The Anti-government campaigns are not backed by Military

The protests against Government were launched by Pakistan Tehreek-e-Insaaf (PTI) and Pakistan Awami Tehreek (PAT) on 13th August. Its more than forty days and protesters are still doing sit-in protest in Islamabad. On 19th August, the protest marched towards the Parliament House, attacked building of PTV and later on moved away from Red Zone after clash with police.

The media and political circles kept on chanting about Martial law and Pakistan army’s biasness on Azadi/Inqilab March. But, Inter Service Public Relations (ISPR) has categorically stated that army will follow the constitution and stands with democracy. The military has clearly stated it is not behind the ongoing anti-government protests in the country. The official military statement said that Pakistan Army is neutral and neither with any political party nor group rather the organization has suggested political groups to sort out the differences and resolve it through dialogue. But these public statements have not stopped politicians and few journalists from raising questions.

Last month, in August, some politicians tried to create an impression that the army chief was willing to act as a “mediator” and “guarantor” to resolve current political crisis. But the military clarified that the government had requested the army to play a “facilitative role” in the process. It is very regrettable that politicians and political parties are dragging Pakistan army into their political statements.
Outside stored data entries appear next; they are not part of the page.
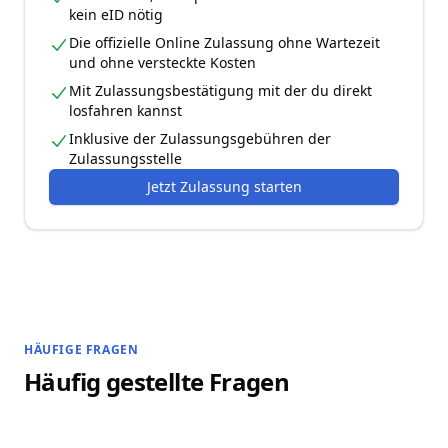
kein eID nötig
Die offizielle Online Zulassung ohne Wartezeit
und ohne versteckte Kosten
Mit Zulassungsbestätigung mit der du direkt
losfahren kannst
Inklusive der Zulassungsgebühren der
Zulassungsstelle
Jetzt Zulassung starten
HÄUFIGE FRAGEN
Häufig gestellte Fragen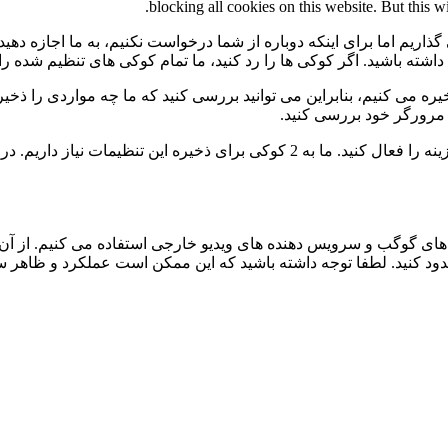
blocking all cookies on this website. But this w
گذاریم اما برای اینکه دوباره از شما درخواست نکنیم، به ما اجازه دهید
ی داشته باشید. اگر کوکی ها را رد کنید، ما تمام کوکی های تنظیم شده ر
 می کنیم، بنابراین می توانید بررسی کنید که ما چه مواردی را ذخیره 
ی مرورگر خود بررسی کنید.
برای عدم نمایش دائمی نوار پیام و رد کردن همه ی کوکی ها این گزینه را فعال کنید.
ی گوگب و سرویس دهنده های ویدیو خارجی استفاده می کنیم. از آن 
 مسدود کنید. لطفا توجه داشته باشید که این ممکن است عملکرد و ظاهر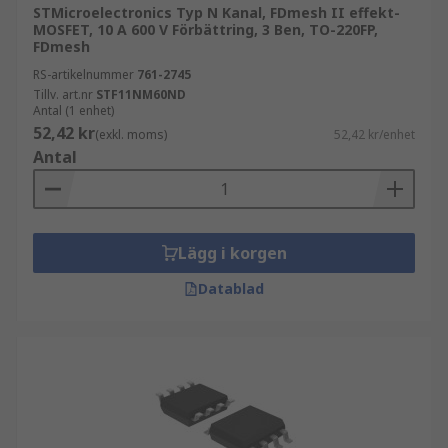
STMicroelectronics Typ N Kanal, FDmesh II effekt-
MOSFET, 10 A 600 V Förbättring, 3 Ben, TO-220FP,
FDmesh
RS-artikelnummer
761-2745
Tillv. art.nr
STF11NM60ND
Antal (1 enhet)
52,42 kr
(exkl. moms)
52,42 kr/enhet
Antal
Lägg i korgen
Datablad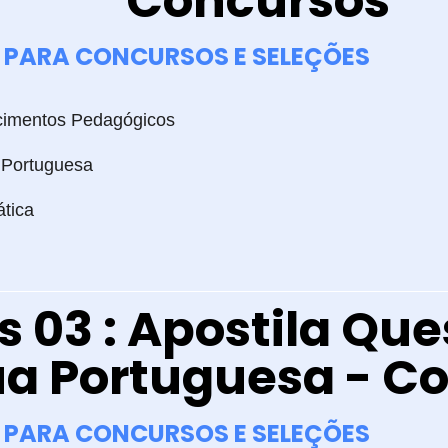
Concursos
PARA CONCURSOS E SELEÇÕES
imentos Pedagógicos
 Portuguesa
tica
 03 : Apostila Que
ua Portuguesa - C
PARA CONCURSOS E SELEÇÕES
However, Army has categorically abstained from getting into politics.

In one of Wajahat Ali’s articles published in Central News Asia,  he said:  ‘It is not clear why the officers present at the meeting were taking notes, if the army was only acting as a “facilitator”.’ He has referred to one of Dr Tahir-ul-Qadri’s interview with Channel NewsAsia in which Dr. Qadri said:

“There was just one session in which our party leaders, some government ministers and two or four army officers sat together. They were taking notes. The same thing happened with the PTI dialogue. This one dialogue session took place under the army’s mediatory role on Nawaz Sharif’s request.”

During meetings, it is official decorum to write down notes. Just because army officials, who were present during negotiations, were writing down points of meeting doesn’t mean that they had some other intentions. In order to give progress of meetings to higher authorities, army officers as well as bureaucrats have to submit written documents. Therefore, they have to write down points of all meetings.

Instead of spreading rumours, media and journalists should focus on right reporting. The current situation is worse of the kind if we look into history of Pakistan. It is not difficult for Army to takeover but the respected institution is showing its commitment for democracy. All social circles should appreciate the positive role of Pakistan Army instead of raising questions on its sincerity.